I nodded, thinking what a bad friend I was being. She was the one in need of comfort, yet here she was coddling me. “Yeah,” I muttered before I opened the door and jumped in.
We rode home without speaking. Music streamed through the car radio to fill the silence spaces. And even in the quiet, I knew Maggie would be there for me. “So, you want to watch a movie or something?” she asked when she pulled up to the house.

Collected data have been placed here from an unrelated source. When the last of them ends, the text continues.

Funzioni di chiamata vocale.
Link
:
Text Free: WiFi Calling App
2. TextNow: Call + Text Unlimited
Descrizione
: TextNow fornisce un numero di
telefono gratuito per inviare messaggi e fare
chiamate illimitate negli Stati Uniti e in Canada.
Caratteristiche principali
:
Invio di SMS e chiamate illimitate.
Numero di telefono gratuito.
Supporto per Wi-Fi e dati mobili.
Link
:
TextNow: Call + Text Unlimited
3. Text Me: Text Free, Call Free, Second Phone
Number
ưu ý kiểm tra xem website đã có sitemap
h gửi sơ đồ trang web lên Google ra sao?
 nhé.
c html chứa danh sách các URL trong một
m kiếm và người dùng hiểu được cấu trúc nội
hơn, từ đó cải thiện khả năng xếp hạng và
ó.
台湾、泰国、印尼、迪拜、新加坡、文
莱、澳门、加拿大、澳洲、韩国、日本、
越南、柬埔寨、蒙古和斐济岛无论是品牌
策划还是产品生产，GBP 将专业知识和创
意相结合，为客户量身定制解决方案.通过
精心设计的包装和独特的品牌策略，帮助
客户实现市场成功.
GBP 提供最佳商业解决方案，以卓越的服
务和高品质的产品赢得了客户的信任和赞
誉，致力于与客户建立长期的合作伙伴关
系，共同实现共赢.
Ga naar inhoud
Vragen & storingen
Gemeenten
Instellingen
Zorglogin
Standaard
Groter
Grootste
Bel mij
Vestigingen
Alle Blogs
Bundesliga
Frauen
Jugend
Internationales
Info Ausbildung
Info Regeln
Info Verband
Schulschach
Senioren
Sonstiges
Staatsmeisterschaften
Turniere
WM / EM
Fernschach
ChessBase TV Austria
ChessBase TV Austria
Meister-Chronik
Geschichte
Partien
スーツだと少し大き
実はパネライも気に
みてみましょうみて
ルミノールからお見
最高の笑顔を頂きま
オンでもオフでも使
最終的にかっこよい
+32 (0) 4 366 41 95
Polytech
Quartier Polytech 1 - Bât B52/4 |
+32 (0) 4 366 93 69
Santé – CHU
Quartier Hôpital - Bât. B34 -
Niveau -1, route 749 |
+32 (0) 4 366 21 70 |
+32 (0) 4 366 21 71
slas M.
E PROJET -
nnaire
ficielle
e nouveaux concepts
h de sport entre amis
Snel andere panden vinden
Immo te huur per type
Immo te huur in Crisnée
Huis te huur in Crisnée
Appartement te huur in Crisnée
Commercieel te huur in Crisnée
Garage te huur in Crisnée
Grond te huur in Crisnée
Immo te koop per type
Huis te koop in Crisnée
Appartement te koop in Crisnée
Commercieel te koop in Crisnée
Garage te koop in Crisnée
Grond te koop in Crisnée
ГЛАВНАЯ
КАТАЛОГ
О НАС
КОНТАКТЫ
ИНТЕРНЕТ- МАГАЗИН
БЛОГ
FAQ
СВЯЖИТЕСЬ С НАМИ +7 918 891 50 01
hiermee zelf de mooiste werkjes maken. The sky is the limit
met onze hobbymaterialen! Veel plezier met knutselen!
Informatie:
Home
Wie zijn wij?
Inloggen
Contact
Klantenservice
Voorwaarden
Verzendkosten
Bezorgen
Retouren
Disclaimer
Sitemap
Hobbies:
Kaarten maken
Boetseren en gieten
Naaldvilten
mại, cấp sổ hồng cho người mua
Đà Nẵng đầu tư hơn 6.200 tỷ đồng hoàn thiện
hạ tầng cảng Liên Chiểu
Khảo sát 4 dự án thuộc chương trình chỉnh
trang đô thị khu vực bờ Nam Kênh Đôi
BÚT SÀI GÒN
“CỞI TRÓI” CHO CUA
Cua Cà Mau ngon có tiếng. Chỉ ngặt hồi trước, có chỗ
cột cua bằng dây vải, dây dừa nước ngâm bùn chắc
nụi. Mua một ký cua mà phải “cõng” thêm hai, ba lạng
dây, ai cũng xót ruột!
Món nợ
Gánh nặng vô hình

My half smile and a quick shake of my head said it all. When I went to grab the door handle to get out, Maggie said, “This is all fucked up, Eme. It is. But it will work out. Somehow.” Her voice trailed off.
Feeling like the biggest jerk, I turned and gave her hand a squeeze. “I’m sorry, Maggs. I should be there for you. I just haven’t been sleeping well.”
“Luke, huh?” she asked. There were no more secrets between us. She knew the whole story and then some. Feeling like a bobble head doll, I nodded again. Now, she squeezed my hand. “Maybe later then.”
“Yeah,” I said for like the thousandth time. Giving her another small smile, I exited the car.
One glance over at Flynn’s dented Hummer that still sat in its same spot where he’d last left it, I hurried to my room. I took off my Harvard sweatpants and hoodie and got into bed with only a tee-shirt and underwear, forcing my eyes closed. I’d heard my mom in the kitchen but lately even cooking hadn’t soothed my mind like it had in the past.
Burying my head under the covers wasn’t going to solve anything, I knew, but I was tired and my emotions still felt raw. I thought about the closed door down the hall, the one I had avoided. I closed my eyes willing myself to sleep, hoping for oblivion and a release of all my shame and guilt.